RADARBANYUWANGI.ID – Peluncuran Sekolah Rakyat (SR) dilakukan secara serentak di 63 lokasi seluruh Indonesia, Senin (14/7).
Banyuwangi masuk dalam peluncuran yang dipusatkan di SR Sentra Terpadu di Cibinong, Bogor oleh Menteri Sosial Saifullah Yusuf (Gus Ipul).
Sekolah Rakyat adalah sebuah program pendidikan berbasis asrama “boarding school” yang diperuntukkan bagi anak-anak dari keluarga kurang mampu.
Di Banyuwangi, peluncuran SR dilakukan di Balai Diklat PNS, Kecamatan Licin, yang menjadi salah satu lokasi kegiatan pembelajaran SR.
SR di Licin menampung 25 siswa SD, SMP dan SMA masing-masing 50 anak. Sehingga jumlah siswa yang tinggal di asrama sebanyak 125 anak.

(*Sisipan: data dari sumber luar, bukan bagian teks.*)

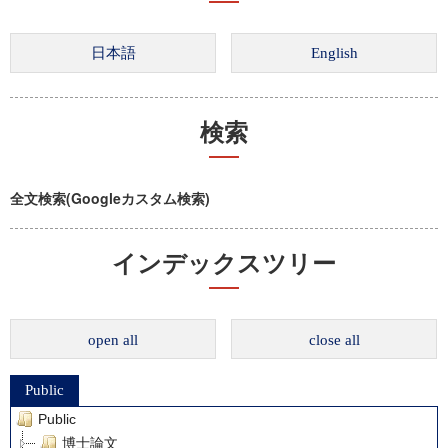
検索
全文検索(Googleカスタム検索)
インデックスツリー
open all
close all
Public
Public
博士論文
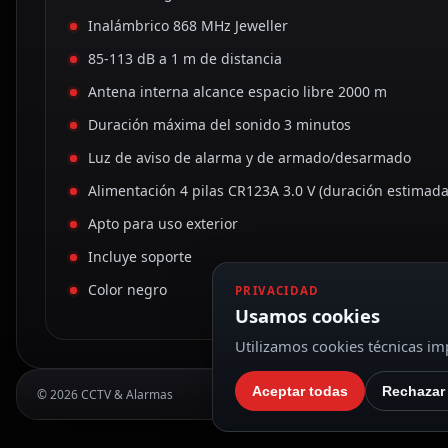
Inalámbrico 868 MHz Jeweller
85-113 dB a 1 m de distancia
Antena interna alcance espacio libre 2000 m
Duración máxima del sonido 3 minutos
Luz de aviso de alarma y de armado/desarmado
Alimentación 4 pilas CR123A 3.0 V (duración estimada
Apto para uso exterior
Incluye soporte
Color negro
PRIVACIDAD
Usamos cookies
Utilizamos cookies técnicas imp
Aceptar todas
Rechazar
© 2026 CCTV & Alarmas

Peresmian SR dihadiri langsung oleh Bupati Banyuwangi Ipuk Fiestiandani, Inspektur Bidang Perlindungan dan Jaminan Sosial Kementerian Sosial (Kemensos) Afrizon Tanjung, serta sejumlah instansi terkait. Kepala SR Chitra Arti Maharani juga hadir.
Dalam pembukaan itu, para siswa baru didampingi orang tua dan keluarganya. Mereka ikut hadir di balai diklat PNS Licin.
Ada yang membawa koper maupun tas untuk perlengkapan pribadi yang nantinya dipakai kebutuhan anak-anak selama tinggal di asrama.
Gedung SR cukup representafif. Ada ruang kelas, empat asrama untuk putra dan putri, dan masjid.
Untuk asrama, satu ruangan diisi empat siswa dengan fasilitas dua kasur bertingkat. Lapangan olahraga juga disiapkan. Semua mebeler untuk kegiatan belajar mengajar terlihat baru semua.
Bupati Banyuwangi Ipuk Fiestiandani mengatakan, hari pertama masuk SR belum dimulai pembelajaran akademik.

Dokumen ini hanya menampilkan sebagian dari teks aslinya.